I'm looking for a regex that will allow me to validate whether or not a string is the reference to a website address, or a specific page in that website.
So it would match:
http://google.com
ftp://google.com
http://google.com/
http://lots.of.subdomains.google.com
But not:
http://google.com/search.whatever
ftp://google.com/search.whatever
http://lots.of.subdomains.google.com/search.whatever
Any ideas? I can't quite figure out how to handle allowing the /
at the end of the URL.
Try this:
(http|ftp|https)://([a-zA-Z0-9\-\.]+)/?
This is a shortened version of my full URI validation pattern, based on the specification. I wrote this because the specification allows many characters never included in any validation pattern I've found on the web. You'll see that the user/pass (and in the second pattern, path and query string) are far more permissive than you'd have thought.
/^(https?|ftp):\/\/(?# protocol
)(([a-z0-9$_\.\+!\*\'\(\),;\?&=-]|%[0-9a-f]{2})+(?# username
)(:([a-z0-9$_\.\+!\*\'\(\),;\?&=-]|%[0-9a-f]{2})+)?(?# password
)@)?(?# auth requires @
)((([a-z0-9][a-z0-9-]*[a-z0-9]\.)*(?# domain segments AND
)[a-z]{2}[a-z0-9-]*[a-z0-9](?# top level domain OR
)|(\d|[1-9]\d|1\d{2}|2[0-4][0-9]|25[0-5]\.){3}(?#
)(\d|[1-9]\d|1\d{2}|2[0-4][0-9]|25[0-5])(?# IP address
))(:\d+)?(?# port
))\/?$/i
And since I've taken the time to break this out to be somewhat more readable, here is the complete pattern:
/^(https?|ftp):\/\/(?# protocol
)(([a-z0-9$_\.\+!\*\'\(\),;\?&=-]|%[0-9a-f]{2})+(?# username
)(:([a-z0-9$_\.\+!\*\'\(\),;\?&=-]|%[0-9a-f]{2})+)?(?# password
)@)?(?# auth requires @
)((([a-z0-9][a-z0-9-]*[a-z0-9]\.)*(?# domain segments AND
)[a-z]{2}[a-z0-9-]*[a-z0-9](?# top level domain OR
)|(\d|[1-9]\d|1\d{2}|2[0-4][0-9]|25[0-5]\.){3}(?#
)(\d|[1-9]\d|1\d{2}|2[0-4][0-9]|25[0-5])(?# IP address
))(:\d+)?(?# port
))(((\/+([a-z0-9$_\.\+!\*\'\(\),;:@&=-]|%[0-9a-f]{2})*)*(?# path
)(\?([a-z0-9$_\.\+!\*\'\(\),;:@&=-]|%[0-9a-f]{2})*)(?# query string
)?)?)?(?# path and query string optional
)(#([a-z0-9$_\.\+!\*\'\(\),;:@&=-]|%[0-9a-f]{2})*)?(?# fragment
)$/i
Note that some (all?) javascript implementations do not support comments in regular expressions.

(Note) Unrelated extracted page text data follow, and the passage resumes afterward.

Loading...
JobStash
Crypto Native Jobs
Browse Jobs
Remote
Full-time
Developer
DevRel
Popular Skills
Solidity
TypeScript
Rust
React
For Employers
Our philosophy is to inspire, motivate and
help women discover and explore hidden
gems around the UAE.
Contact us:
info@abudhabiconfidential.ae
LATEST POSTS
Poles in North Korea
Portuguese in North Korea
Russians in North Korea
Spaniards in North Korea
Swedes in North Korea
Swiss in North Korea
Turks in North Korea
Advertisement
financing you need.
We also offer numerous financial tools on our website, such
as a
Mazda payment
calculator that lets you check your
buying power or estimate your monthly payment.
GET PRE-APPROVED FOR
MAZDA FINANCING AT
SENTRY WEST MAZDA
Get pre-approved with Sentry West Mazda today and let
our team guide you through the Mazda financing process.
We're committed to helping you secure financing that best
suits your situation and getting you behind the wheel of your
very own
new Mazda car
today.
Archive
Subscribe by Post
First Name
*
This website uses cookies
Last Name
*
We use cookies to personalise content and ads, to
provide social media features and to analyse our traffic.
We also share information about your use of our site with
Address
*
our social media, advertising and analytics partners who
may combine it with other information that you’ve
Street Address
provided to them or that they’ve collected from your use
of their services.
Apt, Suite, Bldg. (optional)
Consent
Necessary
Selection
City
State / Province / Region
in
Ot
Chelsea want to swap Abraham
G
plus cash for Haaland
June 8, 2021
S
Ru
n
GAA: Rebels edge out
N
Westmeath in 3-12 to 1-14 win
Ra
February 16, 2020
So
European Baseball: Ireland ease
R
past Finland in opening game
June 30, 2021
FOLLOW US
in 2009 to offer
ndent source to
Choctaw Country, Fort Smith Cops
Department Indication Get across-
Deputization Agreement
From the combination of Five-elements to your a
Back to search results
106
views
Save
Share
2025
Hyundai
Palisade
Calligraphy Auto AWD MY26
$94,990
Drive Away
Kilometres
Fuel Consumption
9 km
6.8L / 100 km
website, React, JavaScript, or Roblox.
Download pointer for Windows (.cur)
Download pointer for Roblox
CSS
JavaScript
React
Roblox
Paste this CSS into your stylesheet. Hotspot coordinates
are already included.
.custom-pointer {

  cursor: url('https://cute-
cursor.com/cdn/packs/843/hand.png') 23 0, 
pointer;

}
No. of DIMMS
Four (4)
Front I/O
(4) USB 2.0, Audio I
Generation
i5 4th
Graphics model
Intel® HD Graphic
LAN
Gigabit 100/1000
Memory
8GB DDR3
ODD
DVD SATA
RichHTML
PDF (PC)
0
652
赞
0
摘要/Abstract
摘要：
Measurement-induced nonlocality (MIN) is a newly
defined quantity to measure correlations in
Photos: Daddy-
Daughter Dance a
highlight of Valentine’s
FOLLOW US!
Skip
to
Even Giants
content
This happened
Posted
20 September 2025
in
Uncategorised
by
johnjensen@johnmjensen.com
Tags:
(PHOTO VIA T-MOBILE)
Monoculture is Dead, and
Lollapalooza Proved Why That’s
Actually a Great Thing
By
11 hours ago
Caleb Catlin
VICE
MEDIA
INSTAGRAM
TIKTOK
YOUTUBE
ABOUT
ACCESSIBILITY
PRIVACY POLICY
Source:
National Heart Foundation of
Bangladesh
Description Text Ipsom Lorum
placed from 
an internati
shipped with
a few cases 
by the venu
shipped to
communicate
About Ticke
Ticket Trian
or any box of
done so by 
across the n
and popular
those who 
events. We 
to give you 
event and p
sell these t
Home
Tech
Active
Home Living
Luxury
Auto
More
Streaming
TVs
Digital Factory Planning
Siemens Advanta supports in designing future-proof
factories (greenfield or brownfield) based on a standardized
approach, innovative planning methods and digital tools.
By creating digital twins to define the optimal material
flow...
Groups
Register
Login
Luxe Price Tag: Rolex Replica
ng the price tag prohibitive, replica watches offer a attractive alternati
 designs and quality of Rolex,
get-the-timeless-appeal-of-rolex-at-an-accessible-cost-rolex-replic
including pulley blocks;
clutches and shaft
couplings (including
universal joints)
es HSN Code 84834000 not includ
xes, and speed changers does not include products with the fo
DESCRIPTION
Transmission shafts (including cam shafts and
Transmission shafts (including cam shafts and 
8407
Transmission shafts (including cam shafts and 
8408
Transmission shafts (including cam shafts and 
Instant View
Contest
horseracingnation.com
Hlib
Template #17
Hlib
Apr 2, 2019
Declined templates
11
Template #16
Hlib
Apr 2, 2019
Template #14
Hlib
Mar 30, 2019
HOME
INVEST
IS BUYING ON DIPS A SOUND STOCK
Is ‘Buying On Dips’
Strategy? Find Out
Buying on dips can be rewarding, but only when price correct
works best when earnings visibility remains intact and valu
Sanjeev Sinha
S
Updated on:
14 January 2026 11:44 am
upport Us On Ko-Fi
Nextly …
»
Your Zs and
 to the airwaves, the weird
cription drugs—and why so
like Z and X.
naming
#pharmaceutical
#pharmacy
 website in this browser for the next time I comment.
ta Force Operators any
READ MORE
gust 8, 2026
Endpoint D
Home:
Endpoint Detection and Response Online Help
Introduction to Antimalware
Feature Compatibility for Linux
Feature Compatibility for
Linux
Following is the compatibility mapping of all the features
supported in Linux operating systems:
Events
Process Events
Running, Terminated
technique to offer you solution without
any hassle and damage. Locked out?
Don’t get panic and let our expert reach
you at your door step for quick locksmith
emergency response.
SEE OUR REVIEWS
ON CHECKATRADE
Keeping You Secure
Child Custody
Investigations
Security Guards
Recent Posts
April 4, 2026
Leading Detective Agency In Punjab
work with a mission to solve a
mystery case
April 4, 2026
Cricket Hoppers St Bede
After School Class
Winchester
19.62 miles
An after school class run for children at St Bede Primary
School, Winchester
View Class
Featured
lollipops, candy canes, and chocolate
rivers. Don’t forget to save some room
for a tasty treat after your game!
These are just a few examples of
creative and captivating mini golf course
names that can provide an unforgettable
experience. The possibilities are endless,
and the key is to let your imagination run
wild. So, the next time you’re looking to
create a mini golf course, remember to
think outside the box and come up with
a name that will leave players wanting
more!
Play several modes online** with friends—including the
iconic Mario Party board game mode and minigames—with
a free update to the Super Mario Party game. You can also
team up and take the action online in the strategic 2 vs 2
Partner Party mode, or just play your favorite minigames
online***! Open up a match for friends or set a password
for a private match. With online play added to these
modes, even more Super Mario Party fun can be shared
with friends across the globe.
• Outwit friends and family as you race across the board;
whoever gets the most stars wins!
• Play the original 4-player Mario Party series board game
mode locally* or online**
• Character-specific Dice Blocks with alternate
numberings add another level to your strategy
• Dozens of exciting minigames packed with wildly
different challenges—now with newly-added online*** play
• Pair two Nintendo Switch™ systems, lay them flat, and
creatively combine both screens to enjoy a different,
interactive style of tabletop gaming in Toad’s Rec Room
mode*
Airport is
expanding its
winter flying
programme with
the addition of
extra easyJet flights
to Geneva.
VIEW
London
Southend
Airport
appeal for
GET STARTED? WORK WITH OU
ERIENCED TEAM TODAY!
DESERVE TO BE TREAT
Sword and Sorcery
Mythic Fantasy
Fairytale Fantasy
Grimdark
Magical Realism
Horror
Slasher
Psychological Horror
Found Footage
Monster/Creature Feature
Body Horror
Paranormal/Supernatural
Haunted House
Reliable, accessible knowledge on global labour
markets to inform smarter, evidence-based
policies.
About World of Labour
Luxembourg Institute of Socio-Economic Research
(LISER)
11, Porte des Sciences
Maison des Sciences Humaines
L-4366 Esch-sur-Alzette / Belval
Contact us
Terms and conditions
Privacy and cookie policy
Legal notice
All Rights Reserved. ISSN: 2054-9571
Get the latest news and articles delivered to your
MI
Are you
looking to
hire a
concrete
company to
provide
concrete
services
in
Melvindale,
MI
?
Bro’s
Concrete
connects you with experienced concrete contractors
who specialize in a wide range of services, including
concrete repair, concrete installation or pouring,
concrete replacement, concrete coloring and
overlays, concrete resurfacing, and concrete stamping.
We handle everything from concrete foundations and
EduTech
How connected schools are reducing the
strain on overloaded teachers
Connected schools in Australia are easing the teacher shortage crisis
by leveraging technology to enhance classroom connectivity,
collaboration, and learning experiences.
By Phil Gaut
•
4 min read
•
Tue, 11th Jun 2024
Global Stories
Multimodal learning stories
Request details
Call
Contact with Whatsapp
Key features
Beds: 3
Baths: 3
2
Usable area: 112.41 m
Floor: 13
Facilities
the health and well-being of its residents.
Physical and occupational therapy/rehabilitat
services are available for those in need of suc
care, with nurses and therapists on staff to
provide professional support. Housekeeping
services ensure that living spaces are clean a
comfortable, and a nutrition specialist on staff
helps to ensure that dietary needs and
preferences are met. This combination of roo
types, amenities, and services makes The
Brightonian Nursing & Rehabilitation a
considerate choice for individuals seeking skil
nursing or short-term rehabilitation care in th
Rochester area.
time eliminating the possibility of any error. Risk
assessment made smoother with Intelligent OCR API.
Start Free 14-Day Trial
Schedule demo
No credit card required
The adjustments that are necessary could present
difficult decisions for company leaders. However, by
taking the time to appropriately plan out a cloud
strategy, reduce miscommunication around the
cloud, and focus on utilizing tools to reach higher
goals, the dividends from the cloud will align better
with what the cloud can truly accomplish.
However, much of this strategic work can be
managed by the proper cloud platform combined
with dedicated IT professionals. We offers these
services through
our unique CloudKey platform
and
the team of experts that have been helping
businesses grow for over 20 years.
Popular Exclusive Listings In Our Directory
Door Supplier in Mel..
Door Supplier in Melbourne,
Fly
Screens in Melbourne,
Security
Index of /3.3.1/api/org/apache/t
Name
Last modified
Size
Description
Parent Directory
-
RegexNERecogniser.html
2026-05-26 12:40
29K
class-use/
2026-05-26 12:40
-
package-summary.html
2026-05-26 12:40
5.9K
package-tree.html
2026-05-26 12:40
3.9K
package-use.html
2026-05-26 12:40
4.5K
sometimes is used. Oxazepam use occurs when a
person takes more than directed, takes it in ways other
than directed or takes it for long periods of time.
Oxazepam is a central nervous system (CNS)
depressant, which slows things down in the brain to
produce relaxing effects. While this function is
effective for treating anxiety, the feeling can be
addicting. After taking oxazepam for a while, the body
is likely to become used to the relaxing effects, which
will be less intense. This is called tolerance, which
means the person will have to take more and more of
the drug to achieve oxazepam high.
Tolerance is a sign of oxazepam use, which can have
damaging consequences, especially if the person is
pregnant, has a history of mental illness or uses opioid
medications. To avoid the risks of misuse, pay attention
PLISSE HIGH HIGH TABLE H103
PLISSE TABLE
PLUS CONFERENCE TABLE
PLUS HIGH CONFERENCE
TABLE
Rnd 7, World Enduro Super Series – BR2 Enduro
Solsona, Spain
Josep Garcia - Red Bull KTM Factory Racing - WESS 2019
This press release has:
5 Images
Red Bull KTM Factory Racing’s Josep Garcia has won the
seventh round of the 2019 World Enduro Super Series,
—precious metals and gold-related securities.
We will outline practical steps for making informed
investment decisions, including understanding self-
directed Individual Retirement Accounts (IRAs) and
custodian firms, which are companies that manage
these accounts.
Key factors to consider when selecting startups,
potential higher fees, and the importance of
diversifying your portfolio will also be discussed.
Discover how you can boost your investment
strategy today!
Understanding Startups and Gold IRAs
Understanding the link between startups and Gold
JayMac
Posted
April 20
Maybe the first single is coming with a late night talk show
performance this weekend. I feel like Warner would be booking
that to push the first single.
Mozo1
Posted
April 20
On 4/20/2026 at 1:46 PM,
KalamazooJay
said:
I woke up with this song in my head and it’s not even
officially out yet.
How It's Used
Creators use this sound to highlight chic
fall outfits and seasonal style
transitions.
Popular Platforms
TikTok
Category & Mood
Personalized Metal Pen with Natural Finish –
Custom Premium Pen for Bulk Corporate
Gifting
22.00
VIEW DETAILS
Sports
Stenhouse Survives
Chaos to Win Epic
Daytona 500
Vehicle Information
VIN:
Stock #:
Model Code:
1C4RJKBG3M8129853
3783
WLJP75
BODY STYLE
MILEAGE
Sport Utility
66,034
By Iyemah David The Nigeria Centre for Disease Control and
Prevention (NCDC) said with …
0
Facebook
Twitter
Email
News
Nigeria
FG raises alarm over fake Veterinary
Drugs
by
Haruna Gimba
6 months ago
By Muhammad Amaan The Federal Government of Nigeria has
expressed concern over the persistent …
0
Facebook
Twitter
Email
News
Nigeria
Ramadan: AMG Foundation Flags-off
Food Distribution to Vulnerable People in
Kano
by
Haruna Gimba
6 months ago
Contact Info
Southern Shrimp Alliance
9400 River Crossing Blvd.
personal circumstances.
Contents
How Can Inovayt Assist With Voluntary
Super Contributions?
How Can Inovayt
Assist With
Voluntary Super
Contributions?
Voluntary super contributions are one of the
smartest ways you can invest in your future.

Great answer by Jeremy. Depending on which regex dialect you're using to match, you might want to wrap the whole expression with anchors (to avoid matching URLs like http://example.com/bin/cgi?returnUrl=http://google.com
), and maybe generalize the valid protocol and domain name characters:
^\w+://(\w+\.)+\w+/?$